Hiero the Tyrant and other treatises

by Xenophon translated by Robin Waterfield, with introduction and notes by Paul Cartledge, Penguin Classics, 1997, price £7.99

reviewed by R. B. Bradshaw

Bridlington
East Yorkshire

In Xenophon's Hiero The Tyrant and Other Treatises (Penguin Classics) plenty of assistance is given to the translation for each piece, and notes are provided by Paul Cartledge. Besides there are three maps and a picture to show the points of a horse, textual notes and extensive bibliography.

We have a collection here of a dialogue, a biography, instruction manuals for cavalry-commanders, horsemen and hunters, and recommendations on the economy of Athens. If for no other reason, Xenophon should be admired for his versatility (assuming of course, they are his) in attempting so many different genres; so too those who played a part in putting these pieces together in our book.

The introduction and notes are packed with much fascinating information about so many different matters: we learn that horses in Ancient Greece were smaller than now, a contemporary of Xenophon wrote a cookery book and the moon was thought to be hot.

The translation by Robin Waterfield is free of archaisms and for the reader at this late moment of the millennium is comfortable.
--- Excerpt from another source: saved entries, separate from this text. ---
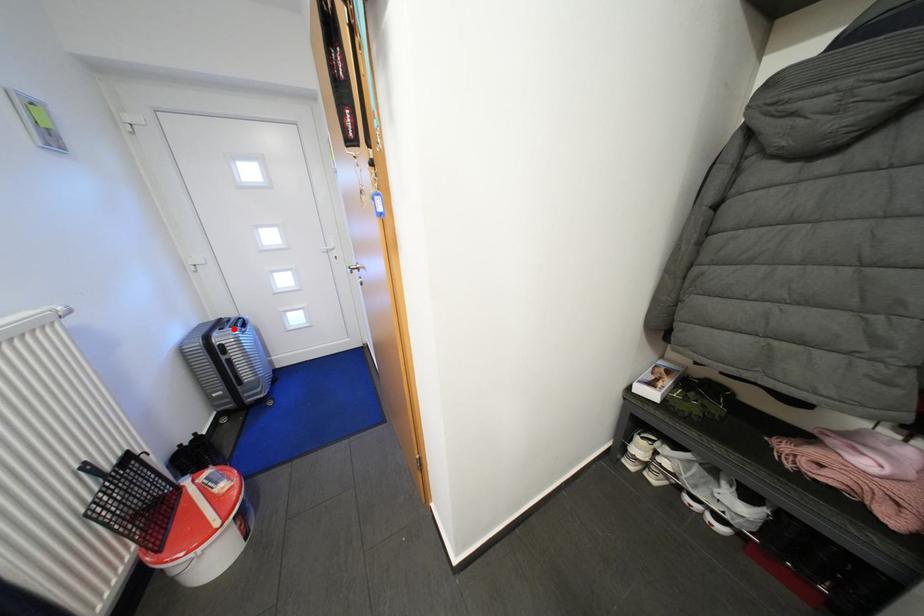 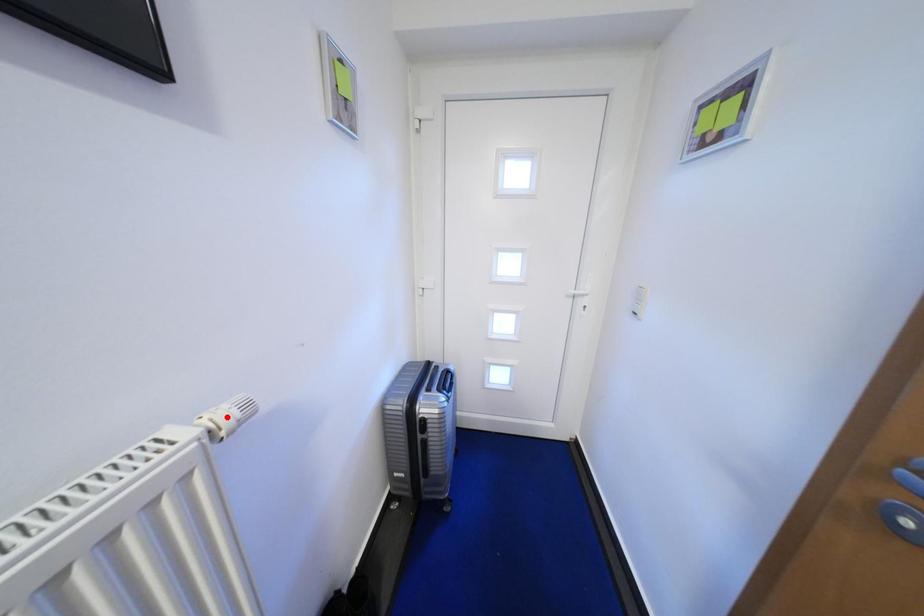 I am providing you with two images of the same scene from different viewpoints. A red point is marked on the first image and another point is marked on the second image. Is the marked point in image1 the same physical position as the marked point in image2?

No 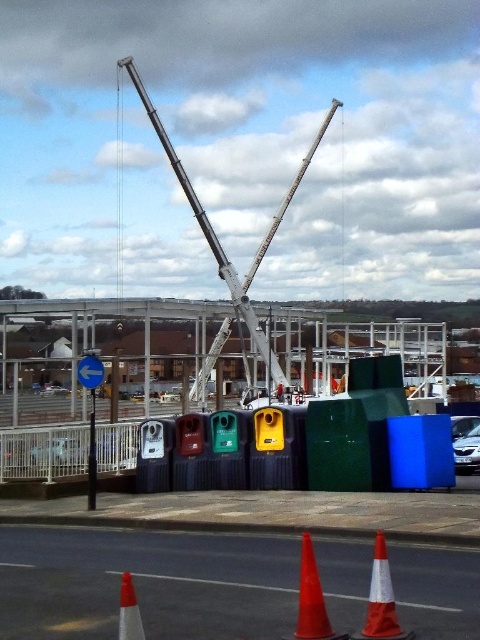 Question: Which point is farther to the camera?

Choices:
 (A) (204, 234)
 (B) (368, 637)
 (C) (312, 621)
 (D) (212, 516)

Answer: (A)

Question: Can you confirm if matte plastic recycling bins at center is bigger than orange matte traffic cone at lower center?

Choices:
 (A) no
 (B) yes

Answer: (B)

Question: Considering the real-world distances, which object is farthest from the orange reflective cone at lower left?

Choices:
 (A) orange matte traffic cone at lower center
 (B) matte plastic recycling bins at center

Answer: (B)

Question: Does orange matte traffic cone at lower center appear under orange reflective cone at lower left?

Choices:
 (A) yes
 (B) no

Answer: (A)

Question: Is white metallic crane at center below orange matte traffic cone at lower center?

Choices:
 (A) yes
 (B) no

Answer: (B)

Question: Which point is closer to the camera?

Choices:
 (A) (301, 604)
 (B) (384, 600)
 (C) (418, 330)

Answer: (B)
Agesilaus, the subject of a biography, was `labelled ... a devoted family man.' This is idiomatic. `Labelling' is truly a twentieth-century metaphor. One is amazed to consider that a king of Sparta was a `devoted family man.' In such ways characters from remote antiquity are paraded in the modern world.

As we are told in the main introduction, one of Xenophon's purposes is pedagogic. We may then ask what lessons he can give in our times. We have no city-states, the last cavalry charge was in 1939 and hunting's days are numbered. The few, however, who need advice on what to look for in a horse might find help in the excellent pamphlet on horsemanship (doubtfully by Xenophon).

Such an approach is utilitarian and may be philistine but for me to enquire what benefit it is to read a translation from a classical author does sort the sheep from the goats.

The dialogue in which Simonides and Hiero discuss the pleasures available to a tyrant is lucid but not challenging. Those who have read the Socratic dialogues will recognise the form and the `elenchus' is still surely there, but whereas with Socrates we are admitted, for example, to a discussion on whether virtue can be taught, a matter of universal importance, and the talking takes us to the heights, with Xenophon we are confined to the foot-hills.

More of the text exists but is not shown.